What at first glance might appear to be a conventional fantasy novel set in sub-Roman Britain turns out to be a more complex one anchored by the themes of memories and time, as Kazuo Ishiguro’s “The Buried Giant” traces the intertwining narratives of elderly Briton married couple Axl and Beatrice, of Saxon warrior Wistan and rescued boy Edwin, as well as of Sir Gawain, who was tasked by his late uncle King Arthur, to slay the “she-dragon” Querig. While it is hinted at in the beginning, it eventually becomes clear that the population in Britain is afflicted by forgetfulness, and it is later revealed that this affliction is caused by the “mist” of the dragon’s breath.
There are, I think, two layers to the theme of memories.

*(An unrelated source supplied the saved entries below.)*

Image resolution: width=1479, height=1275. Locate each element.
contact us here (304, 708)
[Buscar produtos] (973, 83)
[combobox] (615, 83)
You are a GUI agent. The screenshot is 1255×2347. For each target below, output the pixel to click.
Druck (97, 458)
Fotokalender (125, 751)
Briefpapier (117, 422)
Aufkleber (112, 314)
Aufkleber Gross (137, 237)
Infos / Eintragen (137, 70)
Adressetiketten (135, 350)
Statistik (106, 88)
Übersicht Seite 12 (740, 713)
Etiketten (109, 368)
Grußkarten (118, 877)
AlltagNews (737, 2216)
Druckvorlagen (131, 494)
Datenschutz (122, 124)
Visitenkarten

While I am not familiar with the historical context, the novel paints a history of violent conflict and bloodshed between the Britons and the Saxons, though as a result of Querig’s breath memories of war have disappeared, and in fact a generation has grown up without experiencing its horrors. The first layer to this theme, therefore, is a broader one, on whether the slaying of the dragon – which will result in the lifting of the “mist” – is justified. This is played out in the exchanges between Wistan and Sir Gawain, and even more so when Wistan speaks of his training plans for Edwin. The second layer, played out between Axl and Beatrice, is more personal, and revolves around how the recovery of their memories might affect their marriage.
“The Buried Giant”, in this vein, is perhaps a broader metaphor for these bad memories. And whether it is – or they are – worth digging up. The second theme of time, besides references to history and to the past, is most noticeable in the third-person narrative style, through which the story jumps from the present to the past and vice versa, and as the characters too express a mix of conversations, memories, and personal thoughts. Readers expecting a clear-cut resolution are likely to be disappointed, but it seems meaningful to instead have them think about these dichotomies in their own lives.